Exercise aim.
Your answer is a copy of every line in the records where "Augenfalten" appears.

Extracted data.
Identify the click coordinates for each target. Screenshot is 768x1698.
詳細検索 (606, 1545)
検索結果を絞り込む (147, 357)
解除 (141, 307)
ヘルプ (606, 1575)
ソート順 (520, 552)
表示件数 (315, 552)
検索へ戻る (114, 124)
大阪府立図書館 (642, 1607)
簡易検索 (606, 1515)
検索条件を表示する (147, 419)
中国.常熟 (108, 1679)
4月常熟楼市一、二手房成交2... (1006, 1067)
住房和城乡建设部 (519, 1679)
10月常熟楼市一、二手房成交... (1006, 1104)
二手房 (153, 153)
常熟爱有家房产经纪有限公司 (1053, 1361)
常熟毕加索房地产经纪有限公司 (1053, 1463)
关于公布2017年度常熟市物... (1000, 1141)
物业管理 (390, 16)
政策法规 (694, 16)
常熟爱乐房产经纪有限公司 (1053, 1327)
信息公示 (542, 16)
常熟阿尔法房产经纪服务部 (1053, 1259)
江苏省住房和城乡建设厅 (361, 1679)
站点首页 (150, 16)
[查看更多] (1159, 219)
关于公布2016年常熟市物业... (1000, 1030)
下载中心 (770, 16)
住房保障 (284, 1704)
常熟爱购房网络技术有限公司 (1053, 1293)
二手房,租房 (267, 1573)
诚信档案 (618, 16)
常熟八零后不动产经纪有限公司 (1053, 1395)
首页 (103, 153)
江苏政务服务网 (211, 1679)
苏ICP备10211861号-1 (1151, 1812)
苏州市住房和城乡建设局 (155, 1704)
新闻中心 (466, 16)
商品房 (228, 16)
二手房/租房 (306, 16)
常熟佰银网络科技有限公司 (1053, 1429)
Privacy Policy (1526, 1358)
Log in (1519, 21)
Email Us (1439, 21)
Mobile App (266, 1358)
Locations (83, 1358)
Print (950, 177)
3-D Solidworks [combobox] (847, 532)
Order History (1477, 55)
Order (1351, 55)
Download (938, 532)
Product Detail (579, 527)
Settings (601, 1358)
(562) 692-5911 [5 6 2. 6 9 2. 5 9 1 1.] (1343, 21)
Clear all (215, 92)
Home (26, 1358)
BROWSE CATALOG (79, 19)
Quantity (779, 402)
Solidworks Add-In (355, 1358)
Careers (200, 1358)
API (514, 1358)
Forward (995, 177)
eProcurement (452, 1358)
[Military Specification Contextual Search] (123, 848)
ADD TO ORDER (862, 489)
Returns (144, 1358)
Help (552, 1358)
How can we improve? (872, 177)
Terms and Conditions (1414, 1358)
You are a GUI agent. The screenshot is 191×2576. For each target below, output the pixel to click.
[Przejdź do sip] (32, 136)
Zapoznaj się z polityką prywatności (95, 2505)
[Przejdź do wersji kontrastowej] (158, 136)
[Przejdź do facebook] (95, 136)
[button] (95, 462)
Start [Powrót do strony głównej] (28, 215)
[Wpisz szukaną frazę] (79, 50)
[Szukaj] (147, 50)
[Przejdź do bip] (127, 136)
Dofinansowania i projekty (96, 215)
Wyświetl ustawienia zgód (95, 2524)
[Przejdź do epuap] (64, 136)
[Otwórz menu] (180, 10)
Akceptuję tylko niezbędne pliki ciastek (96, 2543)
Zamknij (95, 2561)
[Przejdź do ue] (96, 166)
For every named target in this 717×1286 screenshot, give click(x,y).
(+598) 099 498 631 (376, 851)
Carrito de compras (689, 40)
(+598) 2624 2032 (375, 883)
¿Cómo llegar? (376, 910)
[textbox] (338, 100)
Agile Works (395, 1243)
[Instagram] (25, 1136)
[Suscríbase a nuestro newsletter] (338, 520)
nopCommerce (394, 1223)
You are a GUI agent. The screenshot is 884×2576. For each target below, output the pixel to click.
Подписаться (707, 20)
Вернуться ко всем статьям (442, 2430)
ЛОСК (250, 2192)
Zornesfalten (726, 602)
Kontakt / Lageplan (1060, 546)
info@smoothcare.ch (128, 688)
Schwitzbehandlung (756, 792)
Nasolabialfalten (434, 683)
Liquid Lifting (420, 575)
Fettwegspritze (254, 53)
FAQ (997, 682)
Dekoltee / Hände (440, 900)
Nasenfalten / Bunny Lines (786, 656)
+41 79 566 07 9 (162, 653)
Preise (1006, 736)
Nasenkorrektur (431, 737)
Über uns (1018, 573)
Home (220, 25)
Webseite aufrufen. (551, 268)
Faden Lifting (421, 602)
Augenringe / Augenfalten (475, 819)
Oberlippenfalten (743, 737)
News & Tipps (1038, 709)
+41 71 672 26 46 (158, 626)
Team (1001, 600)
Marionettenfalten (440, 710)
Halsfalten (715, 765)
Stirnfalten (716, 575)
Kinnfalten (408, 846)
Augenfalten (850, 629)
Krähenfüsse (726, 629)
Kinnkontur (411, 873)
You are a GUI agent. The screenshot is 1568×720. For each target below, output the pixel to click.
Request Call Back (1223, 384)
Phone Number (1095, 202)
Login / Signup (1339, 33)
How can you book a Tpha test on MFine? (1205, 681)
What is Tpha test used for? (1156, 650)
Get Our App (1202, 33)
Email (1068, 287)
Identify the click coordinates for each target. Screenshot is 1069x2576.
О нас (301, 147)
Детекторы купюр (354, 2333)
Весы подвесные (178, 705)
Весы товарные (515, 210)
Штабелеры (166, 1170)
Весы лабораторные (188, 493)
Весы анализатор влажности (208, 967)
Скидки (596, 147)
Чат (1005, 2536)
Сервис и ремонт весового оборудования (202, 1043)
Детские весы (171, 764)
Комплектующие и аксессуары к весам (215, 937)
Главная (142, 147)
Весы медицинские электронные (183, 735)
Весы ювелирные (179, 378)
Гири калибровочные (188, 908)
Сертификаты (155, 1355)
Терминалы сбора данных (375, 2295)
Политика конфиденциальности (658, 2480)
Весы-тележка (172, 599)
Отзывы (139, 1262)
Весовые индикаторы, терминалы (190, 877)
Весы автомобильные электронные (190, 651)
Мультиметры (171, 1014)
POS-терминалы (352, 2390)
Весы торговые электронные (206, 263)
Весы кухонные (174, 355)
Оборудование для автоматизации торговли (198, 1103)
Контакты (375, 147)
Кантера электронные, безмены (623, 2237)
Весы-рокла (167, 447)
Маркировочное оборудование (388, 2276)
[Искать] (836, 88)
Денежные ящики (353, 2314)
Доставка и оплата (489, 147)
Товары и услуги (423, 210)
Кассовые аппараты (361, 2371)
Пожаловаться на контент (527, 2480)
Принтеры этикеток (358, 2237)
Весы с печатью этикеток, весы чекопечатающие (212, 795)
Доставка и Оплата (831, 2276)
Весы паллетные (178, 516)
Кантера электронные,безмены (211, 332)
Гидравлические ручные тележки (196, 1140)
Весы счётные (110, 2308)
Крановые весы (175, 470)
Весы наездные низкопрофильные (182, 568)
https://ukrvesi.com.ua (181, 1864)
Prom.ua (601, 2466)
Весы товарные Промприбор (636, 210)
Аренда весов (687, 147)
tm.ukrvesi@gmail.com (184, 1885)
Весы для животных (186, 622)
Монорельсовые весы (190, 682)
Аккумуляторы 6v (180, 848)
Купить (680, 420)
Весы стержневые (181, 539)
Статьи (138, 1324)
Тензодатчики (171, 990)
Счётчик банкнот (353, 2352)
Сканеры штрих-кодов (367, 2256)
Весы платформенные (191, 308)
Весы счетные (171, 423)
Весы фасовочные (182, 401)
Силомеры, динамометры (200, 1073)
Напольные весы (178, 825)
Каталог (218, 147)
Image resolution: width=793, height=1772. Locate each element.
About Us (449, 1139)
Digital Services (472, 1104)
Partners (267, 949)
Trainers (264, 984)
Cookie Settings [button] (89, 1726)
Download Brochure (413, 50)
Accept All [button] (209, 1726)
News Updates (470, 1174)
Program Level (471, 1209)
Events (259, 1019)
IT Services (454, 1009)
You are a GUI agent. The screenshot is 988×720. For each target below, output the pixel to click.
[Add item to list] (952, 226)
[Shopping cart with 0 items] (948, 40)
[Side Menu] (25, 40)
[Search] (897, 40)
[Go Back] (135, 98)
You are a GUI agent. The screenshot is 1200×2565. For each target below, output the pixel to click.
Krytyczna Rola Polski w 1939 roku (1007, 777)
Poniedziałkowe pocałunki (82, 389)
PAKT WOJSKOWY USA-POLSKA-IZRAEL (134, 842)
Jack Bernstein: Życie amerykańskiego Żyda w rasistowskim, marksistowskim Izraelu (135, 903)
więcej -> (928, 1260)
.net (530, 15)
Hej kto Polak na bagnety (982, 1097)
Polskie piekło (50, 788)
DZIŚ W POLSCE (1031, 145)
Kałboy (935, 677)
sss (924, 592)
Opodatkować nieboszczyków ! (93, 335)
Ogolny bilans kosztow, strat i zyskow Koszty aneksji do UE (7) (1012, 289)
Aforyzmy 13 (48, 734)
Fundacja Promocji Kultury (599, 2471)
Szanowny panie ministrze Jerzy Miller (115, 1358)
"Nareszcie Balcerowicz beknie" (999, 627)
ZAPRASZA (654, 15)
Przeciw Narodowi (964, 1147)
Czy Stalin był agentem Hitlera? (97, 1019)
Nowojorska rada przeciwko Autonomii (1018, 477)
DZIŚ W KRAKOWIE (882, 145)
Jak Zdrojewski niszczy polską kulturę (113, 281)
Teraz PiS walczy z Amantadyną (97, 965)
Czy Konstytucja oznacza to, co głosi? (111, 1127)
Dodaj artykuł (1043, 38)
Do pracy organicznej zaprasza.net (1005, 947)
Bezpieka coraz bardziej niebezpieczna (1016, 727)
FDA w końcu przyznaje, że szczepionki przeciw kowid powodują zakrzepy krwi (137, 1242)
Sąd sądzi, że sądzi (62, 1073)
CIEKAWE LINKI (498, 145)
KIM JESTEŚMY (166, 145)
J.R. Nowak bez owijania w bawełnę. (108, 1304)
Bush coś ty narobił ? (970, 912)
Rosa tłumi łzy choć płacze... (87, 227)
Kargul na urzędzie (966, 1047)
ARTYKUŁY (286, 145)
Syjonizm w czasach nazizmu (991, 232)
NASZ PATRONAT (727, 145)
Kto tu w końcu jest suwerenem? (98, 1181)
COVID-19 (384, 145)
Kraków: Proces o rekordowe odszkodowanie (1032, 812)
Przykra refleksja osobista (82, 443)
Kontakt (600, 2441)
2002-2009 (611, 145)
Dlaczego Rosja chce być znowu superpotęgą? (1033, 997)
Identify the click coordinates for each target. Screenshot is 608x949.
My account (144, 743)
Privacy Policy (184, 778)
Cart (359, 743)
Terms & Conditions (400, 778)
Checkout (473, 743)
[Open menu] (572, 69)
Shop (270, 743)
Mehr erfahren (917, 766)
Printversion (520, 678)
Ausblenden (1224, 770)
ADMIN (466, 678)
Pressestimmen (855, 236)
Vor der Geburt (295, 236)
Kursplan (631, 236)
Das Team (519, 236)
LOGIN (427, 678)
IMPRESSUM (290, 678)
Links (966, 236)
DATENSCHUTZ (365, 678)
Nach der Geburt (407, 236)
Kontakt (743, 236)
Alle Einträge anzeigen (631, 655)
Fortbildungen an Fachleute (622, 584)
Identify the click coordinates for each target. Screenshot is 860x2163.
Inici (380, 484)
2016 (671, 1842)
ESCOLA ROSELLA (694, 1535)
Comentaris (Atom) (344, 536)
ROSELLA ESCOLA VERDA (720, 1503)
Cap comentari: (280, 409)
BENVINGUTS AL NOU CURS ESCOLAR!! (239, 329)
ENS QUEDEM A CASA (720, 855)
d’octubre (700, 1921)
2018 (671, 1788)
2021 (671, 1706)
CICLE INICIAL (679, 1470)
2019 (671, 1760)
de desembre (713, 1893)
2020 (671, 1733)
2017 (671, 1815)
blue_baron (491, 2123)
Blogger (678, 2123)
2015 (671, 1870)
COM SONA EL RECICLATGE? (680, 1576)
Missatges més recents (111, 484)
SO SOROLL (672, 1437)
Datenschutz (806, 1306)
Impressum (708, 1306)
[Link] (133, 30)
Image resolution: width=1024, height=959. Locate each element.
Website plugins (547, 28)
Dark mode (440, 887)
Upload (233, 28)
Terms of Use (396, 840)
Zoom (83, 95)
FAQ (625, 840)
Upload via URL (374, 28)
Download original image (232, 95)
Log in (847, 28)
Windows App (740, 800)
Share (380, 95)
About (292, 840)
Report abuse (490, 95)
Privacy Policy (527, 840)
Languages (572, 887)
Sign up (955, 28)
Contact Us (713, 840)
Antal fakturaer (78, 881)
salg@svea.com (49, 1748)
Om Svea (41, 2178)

Answer for this exercise.
Augenringe / Augenfalten (475, 819)
Augenfalten (850, 629)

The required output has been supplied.